About Hominy and Nixtamalization
Daniel Delaney talks about hominy and nixtamalization and gives a pozole recipe. The mistake he makes though is the one I made of associating hominy only with Southern and Mexican cooking.
It turns out that making hominy is something that Native people throughout N. America (examples, Chippewa, Iroquois, Cherokee…) did/do — not nixtamalizing corn (which increases the nutritional value of the corn and makes the niacin in the corn available to us), for those tribes that used the grain as a staple, would have been disastrous.
There are a few different methods of making hominy using “field” or “flint” corn.
Here the derelictepistle shows us how to make hominy using the wood ash (lye) method. [I’ve read that the wood ash actually gives a mix of a larger percentage of potassium hydroxide to sodium hydroxide. The lye you buy in the store will be pure sodium hydroxide.]
In this video, Culinary Institute of America Chef Instructor Iliana de la Vega demonstrates the traditional Mexican method of nixtamalization (using lime or calcium oxide), making masa for corn tortillas.
Chef Iliana mentions that the calcium oxide becomes calcium hydroxide as it mixes with the water – so a caustic substance, similar to the lye.
Here’s Howard Kimewon on the Fond du Lac Chippewa reservation in Minnesota talking about making Hominy Soup (Banagaziiganaboke). He uses dried sweet corn that he grows himself and wood ash to make his hominy.
Howard soaks his corn in a solution of hardwood ashes and cold water for two or three days. He stirs it periodically. Then he dries the treated corn slowly so it doesn’t shrivel up. Howard says that the benefit of preprocessing the corn in the wood ash solution is that the cooking time in the lye solution is lessened (so three hours cooking time for the “preprocessed” corn versus six or seven hours cooking time for unprocessed corn).

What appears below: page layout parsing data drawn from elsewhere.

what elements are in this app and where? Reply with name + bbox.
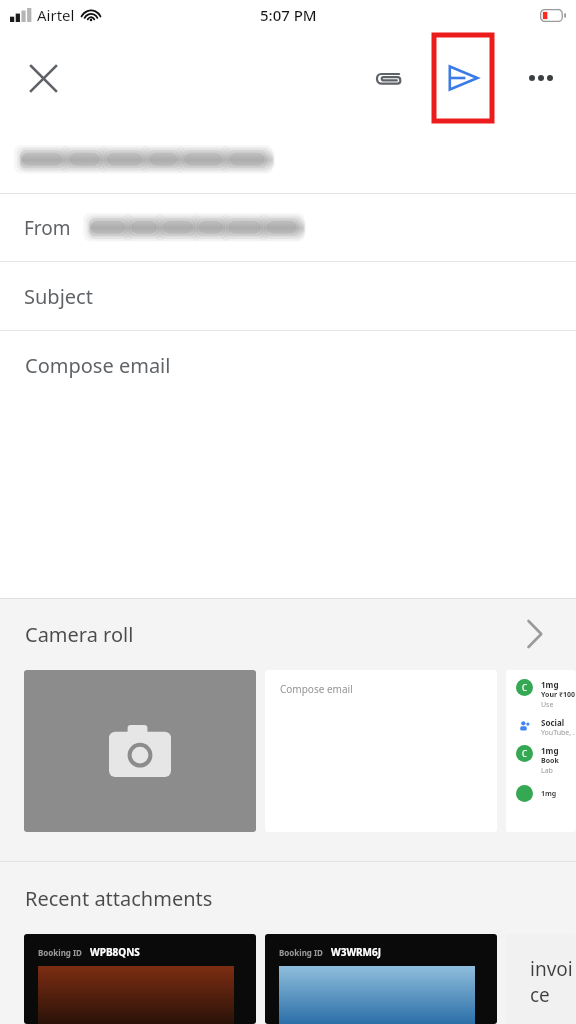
button[interactable]: Compose email [0, 331, 576, 399]
staticText: 1mg [541, 745, 559, 756]
staticText: WPB8QNS [90, 945, 140, 959]
staticText: Compose email [280, 682, 353, 696]
other: Open camera roll [512, 612, 556, 656]
staticText: Your ₹100 ... [541, 690, 576, 700]
button[interactable]: Compose email [265, 670, 497, 832]
staticText: YouTube, ... [541, 728, 576, 738]
button[interactable]: From [0, 194, 576, 261]
staticText: Lab tests ... [541, 766, 576, 776]
staticText: Compose email [25, 352, 171, 379]
button[interactable]: invoice [506, 934, 576, 1024]
staticText: Camera roll [25, 621, 134, 648]
staticText: Subject [24, 283, 93, 310]
button[interactable]: C [506, 670, 576, 832]
staticText: 1mg [541, 789, 557, 799]
button[interactable]: Send [434, 35, 492, 121]
button[interactable]: Close [16, 51, 70, 105]
staticText: C [522, 748, 528, 759]
button[interactable]: Take photo [24, 670, 256, 832]
staticText: Social [541, 717, 565, 728]
button[interactable]: Booking ID [265, 934, 497, 1024]
staticText: Airtel [37, 5, 75, 25]
button[interactable]: Camera roll [0, 599, 576, 669]
staticText: W3WRM6J [331, 945, 382, 959]
button[interactable]: Recent attachments [0, 862, 576, 934]
staticText: Booking ID [279, 947, 323, 958]
staticText: Recent attachments [25, 885, 213, 912]
button[interactable]: Attach file [362, 51, 416, 105]
staticText: invoice [530, 956, 576, 1008]
staticText: 1mg [541, 679, 559, 690]
button[interactable]: Booking ID [24, 934, 256, 1024]
staticText: Booking ID [38, 947, 82, 958]
staticText: C [522, 682, 528, 693]
staticText: Book Lab ... [541, 756, 576, 766]
button[interactable]: Subject [0, 262, 576, 330]
button[interactable] [0, 126, 576, 193]
staticText: From [24, 215, 71, 241]
staticText: 5:07 PM [260, 5, 317, 25]
button[interactable]: More options [514, 51, 568, 105]
staticText: Use Code ... [541, 700, 576, 710]
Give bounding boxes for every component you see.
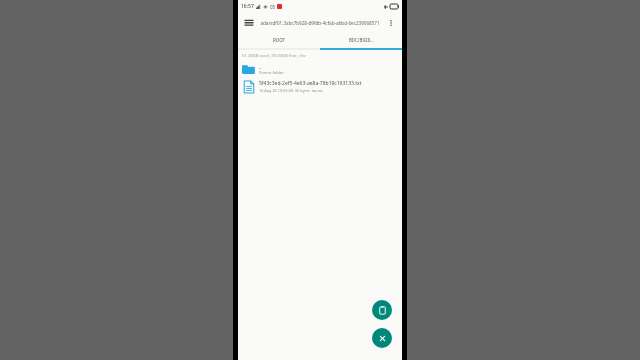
staticText: .. <box>259 63 262 70</box>
button[interactable]: Close <box>372 328 392 348</box>
button[interactable]: BDC/B928… <box>320 32 402 48</box>
staticText: 05 <box>270 4 276 10</box>
button[interactable]: New file <box>372 300 392 320</box>
staticText: ROOT <box>273 37 285 43</box>
staticText: adarsdf01.3abc7b928-d9fdb-4cfab-abbd-6ec… <box>258 20 382 26</box>
staticText: 16 Aug 20 15:53:48 36 bytes rw-rw- <box>259 88 324 93</box>
button[interactable]: 5f43c3ed-2ef5-4e63-ae8a-78b19c193133.txt <box>238 77 402 96</box>
button[interactable]: More options <box>384 16 398 30</box>
button[interactable]: Open navigation menu <box>242 16 256 30</box>
button[interactable]: ROOT <box>238 32 320 48</box>
staticText: 5f43c3ed-2ef5-4e63-ae8a-78b19c193133.txt <box>259 80 362 87</box>
staticText: Parent folder <box>259 70 284 75</box>
staticText: 51.28GB used, 20.03GB free, r/w <box>242 53 402 59</box>
staticText: 16:57 <box>241 3 254 10</box>
button[interactable]: .. <box>238 60 402 77</box>
staticText: BDC/B928… <box>349 37 374 43</box>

Apparently, you can also make hominy with other alkali solutions. I found a tutorial on making hominy with baking soda. The author notes that processing the corn takes longer (you soak the corn overnight in baking soda and water and then simmer for four to sixteen hours in the solution). The advantage the author writes is that baking soda is less caustic than lye so there is little risk if you don’t rinse your hominy properly.